WHAT YOU ARE ASKED TO DO
Write out every line below that contains "School".

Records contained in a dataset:
━━━━━━
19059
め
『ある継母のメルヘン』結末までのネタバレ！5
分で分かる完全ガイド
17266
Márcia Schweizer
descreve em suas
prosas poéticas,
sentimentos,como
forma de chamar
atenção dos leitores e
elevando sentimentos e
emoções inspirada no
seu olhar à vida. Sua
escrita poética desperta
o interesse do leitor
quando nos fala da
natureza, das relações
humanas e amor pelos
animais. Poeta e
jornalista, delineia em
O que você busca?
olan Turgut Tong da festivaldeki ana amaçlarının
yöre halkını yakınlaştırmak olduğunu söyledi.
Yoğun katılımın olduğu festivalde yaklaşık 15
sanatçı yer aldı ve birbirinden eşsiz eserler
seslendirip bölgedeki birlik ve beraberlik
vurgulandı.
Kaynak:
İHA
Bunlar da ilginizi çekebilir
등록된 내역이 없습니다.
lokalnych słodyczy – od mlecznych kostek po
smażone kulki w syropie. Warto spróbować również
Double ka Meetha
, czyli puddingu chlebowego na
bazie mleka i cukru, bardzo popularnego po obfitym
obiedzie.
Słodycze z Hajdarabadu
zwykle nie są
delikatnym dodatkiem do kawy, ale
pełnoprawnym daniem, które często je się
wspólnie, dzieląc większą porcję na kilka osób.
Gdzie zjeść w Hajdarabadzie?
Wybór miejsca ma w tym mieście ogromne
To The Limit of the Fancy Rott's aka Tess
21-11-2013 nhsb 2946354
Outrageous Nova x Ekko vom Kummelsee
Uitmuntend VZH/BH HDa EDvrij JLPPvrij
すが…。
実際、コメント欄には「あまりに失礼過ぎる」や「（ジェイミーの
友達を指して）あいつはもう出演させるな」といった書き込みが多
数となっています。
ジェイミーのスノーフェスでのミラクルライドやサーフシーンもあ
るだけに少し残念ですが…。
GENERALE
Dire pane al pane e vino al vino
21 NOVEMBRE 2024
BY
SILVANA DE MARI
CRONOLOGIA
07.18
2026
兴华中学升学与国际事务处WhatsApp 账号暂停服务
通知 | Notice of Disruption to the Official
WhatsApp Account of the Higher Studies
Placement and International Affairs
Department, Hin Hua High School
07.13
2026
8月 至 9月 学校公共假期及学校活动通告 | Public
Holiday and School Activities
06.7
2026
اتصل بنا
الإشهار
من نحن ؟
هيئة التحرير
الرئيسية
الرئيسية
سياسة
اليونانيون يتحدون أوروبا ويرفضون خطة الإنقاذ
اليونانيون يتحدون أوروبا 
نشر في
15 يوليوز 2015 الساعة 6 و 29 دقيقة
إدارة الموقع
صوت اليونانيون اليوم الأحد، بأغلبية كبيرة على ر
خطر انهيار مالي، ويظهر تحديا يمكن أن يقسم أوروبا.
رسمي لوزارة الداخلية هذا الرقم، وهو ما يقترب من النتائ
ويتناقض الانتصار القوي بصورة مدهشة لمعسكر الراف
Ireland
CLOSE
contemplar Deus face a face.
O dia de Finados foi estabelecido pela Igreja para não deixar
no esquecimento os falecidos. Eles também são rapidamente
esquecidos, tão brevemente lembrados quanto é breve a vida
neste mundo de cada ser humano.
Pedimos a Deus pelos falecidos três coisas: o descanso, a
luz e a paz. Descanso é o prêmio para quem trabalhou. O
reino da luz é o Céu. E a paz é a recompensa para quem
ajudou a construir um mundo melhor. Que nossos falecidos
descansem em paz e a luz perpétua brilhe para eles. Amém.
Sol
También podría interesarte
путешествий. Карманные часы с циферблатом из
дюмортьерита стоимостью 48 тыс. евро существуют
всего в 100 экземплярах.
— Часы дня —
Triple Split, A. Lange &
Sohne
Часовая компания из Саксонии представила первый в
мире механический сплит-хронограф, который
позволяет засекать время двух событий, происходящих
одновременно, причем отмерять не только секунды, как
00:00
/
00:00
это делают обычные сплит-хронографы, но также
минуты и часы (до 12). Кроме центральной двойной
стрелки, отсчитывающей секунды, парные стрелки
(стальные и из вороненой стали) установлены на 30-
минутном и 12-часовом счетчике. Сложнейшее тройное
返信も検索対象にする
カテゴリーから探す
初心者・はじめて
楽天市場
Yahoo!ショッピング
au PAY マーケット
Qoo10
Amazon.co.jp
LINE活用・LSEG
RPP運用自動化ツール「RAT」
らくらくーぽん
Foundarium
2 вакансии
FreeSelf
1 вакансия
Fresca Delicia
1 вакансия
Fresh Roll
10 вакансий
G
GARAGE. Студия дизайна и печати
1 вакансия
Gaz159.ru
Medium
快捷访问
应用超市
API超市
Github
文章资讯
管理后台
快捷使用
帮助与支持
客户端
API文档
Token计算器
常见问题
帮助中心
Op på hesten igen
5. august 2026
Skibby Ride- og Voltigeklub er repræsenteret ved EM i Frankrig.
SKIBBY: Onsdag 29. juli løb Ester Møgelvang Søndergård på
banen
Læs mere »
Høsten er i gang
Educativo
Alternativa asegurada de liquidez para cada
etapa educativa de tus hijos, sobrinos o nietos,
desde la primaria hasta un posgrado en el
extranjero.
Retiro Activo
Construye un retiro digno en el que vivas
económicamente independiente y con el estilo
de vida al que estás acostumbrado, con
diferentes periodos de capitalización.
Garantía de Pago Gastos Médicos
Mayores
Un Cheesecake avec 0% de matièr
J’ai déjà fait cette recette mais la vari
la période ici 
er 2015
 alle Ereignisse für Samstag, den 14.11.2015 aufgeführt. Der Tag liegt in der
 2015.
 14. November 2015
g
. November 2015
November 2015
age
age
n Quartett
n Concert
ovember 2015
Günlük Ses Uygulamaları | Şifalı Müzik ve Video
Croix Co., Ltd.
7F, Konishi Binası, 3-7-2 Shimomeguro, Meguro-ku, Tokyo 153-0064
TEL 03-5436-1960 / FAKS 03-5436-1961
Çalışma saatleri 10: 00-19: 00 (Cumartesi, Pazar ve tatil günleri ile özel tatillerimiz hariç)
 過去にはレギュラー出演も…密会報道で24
━━━━━━
ANSWER FOR THE TASK
Department, Hin Hua High School
Holiday and School Activities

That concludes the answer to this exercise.